Senin, 22 April 2024

Menuju Perkebunan Kelapa Sawit Berkelanjutan di Konawe Utara: Peluang dan Tantangan

Komunitas Teras telah aktif mengkaji isu-isu terkait kelapa sawit sejak tahun 2019 di wilayah di Sulawesi Tenggara


By Admin 22 April 2022 corona.png

Sebagai salah satu komoditas unggulan Konawe Utara, kelapa sawit menjanjikan potensi ekonomi yang besar, namun juga membawa tantangan kompleks terkait keberlanjutan lingkungan dan kesejahteraan masyarakat. Berdasarkan data terbaru, total luas perkebunan kelapa sawit di Konawe Utara mencapai lebih dari 15.000 hektar, terdiri dari perkebunan plasma milik perusahektaran besar seperti PT. Damai Jaya Lestari (DJL) dengan luas kurang lebih 6.636,98 Hektar. dan PT. Sultra Prima Lestari (SPL) yakni sebesar 1.827,62 dan kebun HGU sebesar 5.950 Hektar., serta kebun sawit mandiri milik Masyarakat sebesar 920,191 Hektar. Menariknya, meski luasan perkebunan perusahaan jauh lebih besar, jumlah petani sawit mandiri terus bertambah, menandakan minat masyarakat yang tinggi terhadap komoditas ini.

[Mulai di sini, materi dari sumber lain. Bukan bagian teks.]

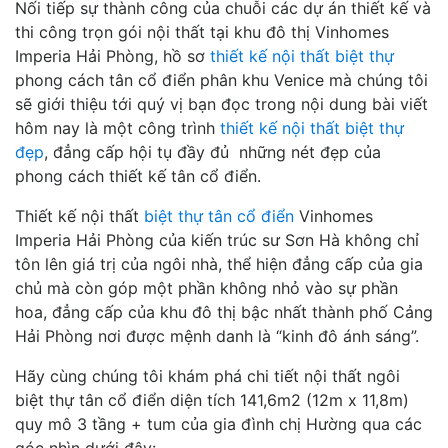
Nối tiếp sự thành công của chuỗi các dự án thiết kế và
thi công trọn gói nội thất tại khu đô thị Vinhomes
Imperia Hải Phòng, hồ sơ
thiết kế nội thất biệt thự
phong cách tân cổ điển phân khu Venice mà chúng tôi
sẽ giới thiệu tới quý vị bạn đọc trong nội dung bài viết
hôm nay là một công trình
thiết kế nội thất
biệt thự
đẹp
, đẳng cấp hội tụ đầy đủ những nét đẹp của
phong cách thiết kế tân cổ điển.
Thiết kế nội thất
biệt thự tân cổ điển
Vinhomes
Imperia Hải Phòng của kiến trúc sư Sơn Hà không chỉ
tôn lên giá trị của ngôi nhà, thể hiện đẳng cấp của gia
chủ mà còn góp một phần không nhỏ vào sự phần
hoa, đẳng cấp của khu đô thị bậc nhất thành phố Cảng
Hải Phòng nơi được mệnh danh là “kinh đô ánh sáng”.
Hãy cùng chúng tôi khám phá chi tiết nội thất ngôi
biệt thự tân cổ điển diện tích 141,6m2 (12m x 11,8m)
quy mô 3 tầng + tum của gia đình chị Hường qua các
góc nhìn dưới đây:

Namun, perkembangan pesat ini juga memunculkan beberapa permasalahan krusial. Salah satunya adalah tumpang tindih lahan perkebunan dengan kawasan hutan. Data menunjukkan bahwa sebagian besar perkebunan, baik milik perusahaan maupun masyarakat, berada di area yang dikategorikan sebagai Hutan Produksi (HP) atau Hutan Produksi Konversi (HPK). Situasi ini menimbulkan hambatan dalam proses sertifikasi lahan dan program peremajaan sawit, yang sangat penting bagi keberlanjutan industri ini. Selain itu, ekspansi perkebunan sawit juga berdampak pada ekosistem Daerah Aliran Sungai (DAS) di Konawe Utara. Tercatat adanya peningkatan sedimentasi, risiko banjir bandang, dan kerusakan lingkungan akibat alih fungsi lahan.

Terkait dinamika perkembangan perkebunan kelapa sawit yang disertai permasalahan yang ditimbulkan di berbagai aspek, Komunitas Teras telah aktif mengkaji isu-isu terkait kelapa sawit sejak tahun 2019 di wilayah di Sulawesi Tenggara. Khusus pada konteks perkebunan sawit berkelanjutan, salah satu fokus isu yang didalami adalah proses sertifikasi perkebunan kelapa sawit melalui Indonesian Sustainable Palm Oil (ISPO) yang bertujuan untuk memastikan bahwa perkebunan kelapa sawit di Indonesia dikelola dengan cara yang ramah lingkungan, berkelanjutan, dan sesuai dengan peraturan yang berlaku.

Komunitas Teras

Pada tahun 2024, Komunitas Teras kembali melakukan analisis kesenjangan (gap analysis) perkebunan kelapa sawit di Konawe Utara, Sulawesi Tenggara. Studi komprehensif ini mengungkap berbagai tantangan kritis yang dihadapi industri sawit di wilayah tersebut. Permasalahan utama yang teridentifikasi adalah tumpang tindih lahan perkebunan dengan kawasan hutan, yang berdampak signifikan terhadap Daerah Aliran Sungai (DAS).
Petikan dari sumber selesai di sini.